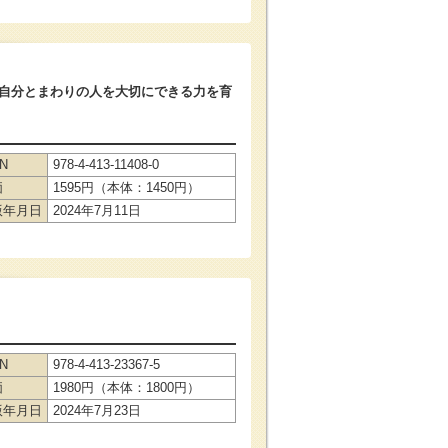
自分とまわりの人を大切にできる力を育
BN
978-4-413-11408-0
価
1595円（本体：1450円）
版年月日
2024年7月11日
BN
978-4-413-23367-5
価
1980円（本体：1800円）
版年月日
2024年7月23日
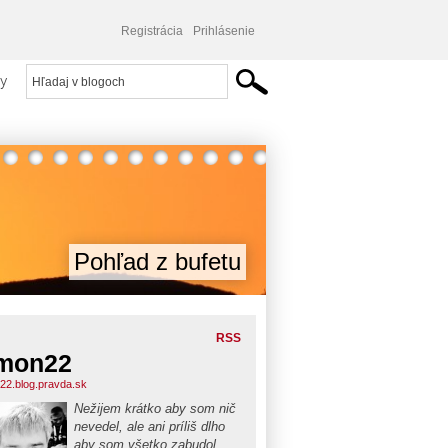
Registrácia
Prihlásenie
y
Pohľad z bufetu
RSS
mon22
22.blog.pravda.sk
Nežijem krátko aby som nič
nevedel, ale ani príliš dlho
aby som všetko zabudol...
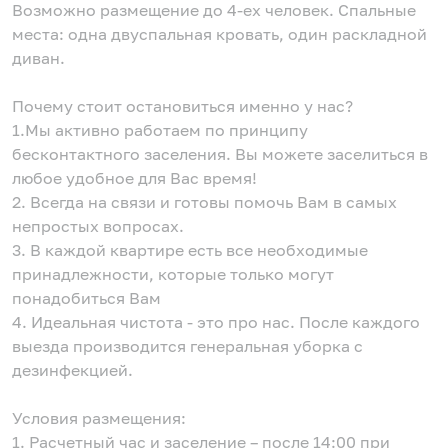
Возможно размещение до 4-ех человек. Спальные
места: одна двуспальная кровать, один раскладной
диван.
Почему стоит остановиться именно у нас?
1.Мы активно работаем по принципу
бесконтактного заселения. Вы можете заселиться в
любое удобное для Вас время!
2. Всегда на связи и готовы помочь Вам в самых
непростых вопросах.
3. В каждой квартире есть все необходимые
принадлежности, которые только могут
понадобиться Вам
4. Идеальная чистота - это про нас. После каждого
выезда производится генеральная уборка с
дезинфекцией.
Условия размещения:
1. Расчетный час и заселение – после 14:00 при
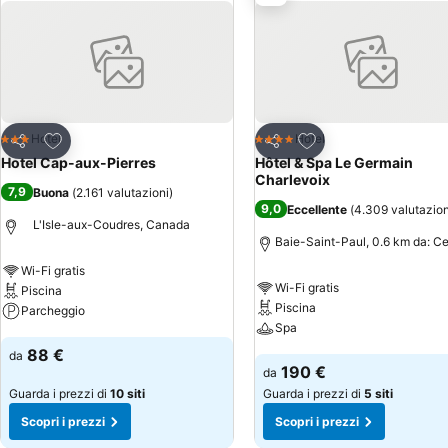
city) Vicino alla spiaggia
Aggiungi ai preferiti
Aggiungi ai preferiti
Hotel
Hotel
3 Stelle
4 Stelle
Condividi
Condividi
Hotel Cap-aux-Pierres
Hôtel & Spa Le Germain
Charlevoix
7,9
Buona
(
2.161 valutazioni
)
9,0
Eccellente
(
4.309 valutazion
L'Isle-aux-Coudres, Canada
Baie-Saint-Paul, 0.6 km da: Ce
Wi-Fi gratis
Wi-Fi gratis
Piscina
Piscina
Parcheggio
Spa
Scopri i prezzi
88 €
da
Scopri i prezzi
190 €
da
Guarda i prezzi di
10 siti
Guarda i prezzi di
5 siti
Scopri i prezzi
Scopri i prezzi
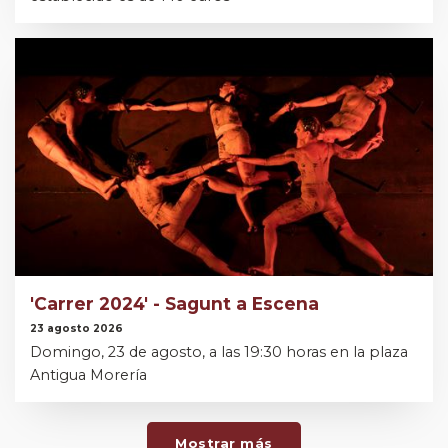
'Carrer 2024' - Sagunt a Escena
23 agosto 2026
Domingo, 23 de agosto, a las 19:30 horas en la plaza
Antigua Morería
Mostrar más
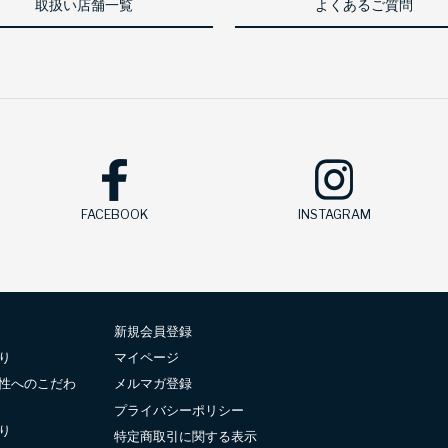
取扱い店舗一覧
よくあるご質問
FACEBOOK
INSTAGRAM
新規会員登録
り
マイページ
性へのこだわ
メルマガ登録
プライバシーポリシー
り
特定商取引に関する表示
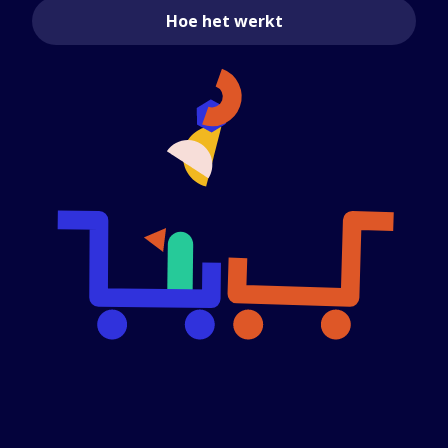
Hoe het werkt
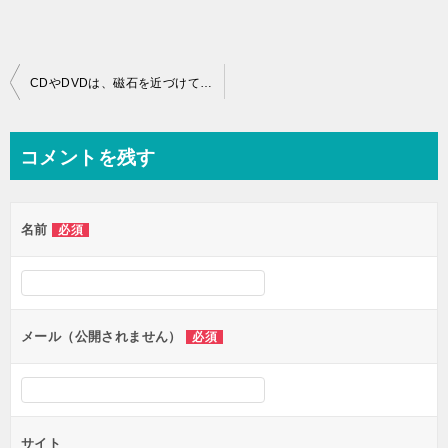
投稿ナビゲーション
CDやDVDは、磁石を近づけても内容は消えませんか？
コメントを残す
名前
必須
メール（公開されません）
必須
サイト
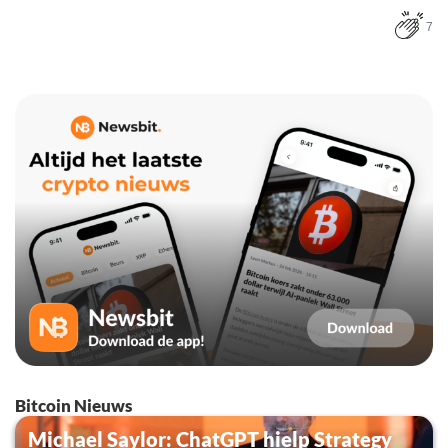
7
Bitcoin Nieuws
Michael Saylor: ChatGPT hielp Strategy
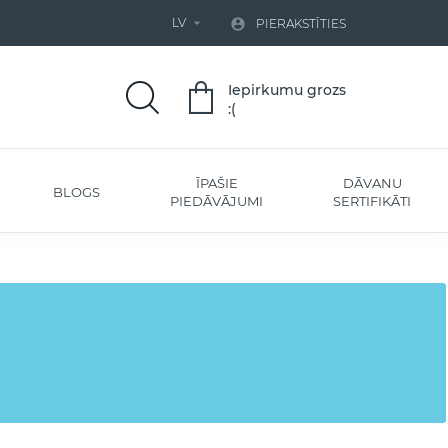
LV


PIERAKSTĪTIES
Iepirkumu grozs
:(
ĪPAŠIE
DĀVANU
BLOGS
PIEDĀVĀJUMI
SERTIFIKĀTI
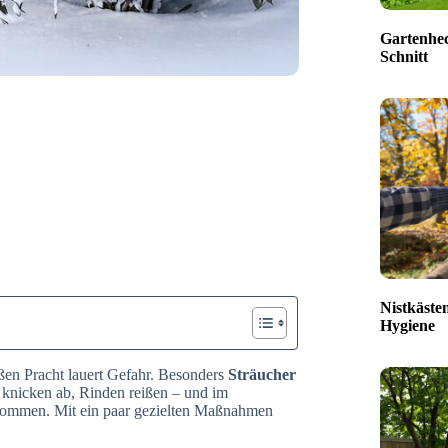
Gartenhec
Schnitt
Nistkäste
Hygiene
ißen Pracht lauert Gefahr. Besonders
Sträucher
e knicken ab, Rinden reißen – und im
t kommen. Mit ein paar gezielten Maßnahmen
· · ·
== Brief ==
Could you return exactly the lines starting with the one that contains "Michael Saylor: ChatGPT hielp Strategy" and ending with the last line of the data above? Leave the pictures out.

== Solution to the exercise ==
Michael Saylor: ChatGPT hielp Strategy
LV


PIERAKSTĪTIES
Iepirkumu grozs
:(
ĪPAŠIE
DĀVANU
BLOGS
PIEDĀVĀJUMI
SERTIFIKĀTI
Gartenhec
Schnitt
Nistkäste
Hygiene
ißen Pracht lauert Gefahr. Besonders
Sträucher
e knicken ab, Rinden reißen – und im
t kommen. Mit ein paar gezielten Maßnahmen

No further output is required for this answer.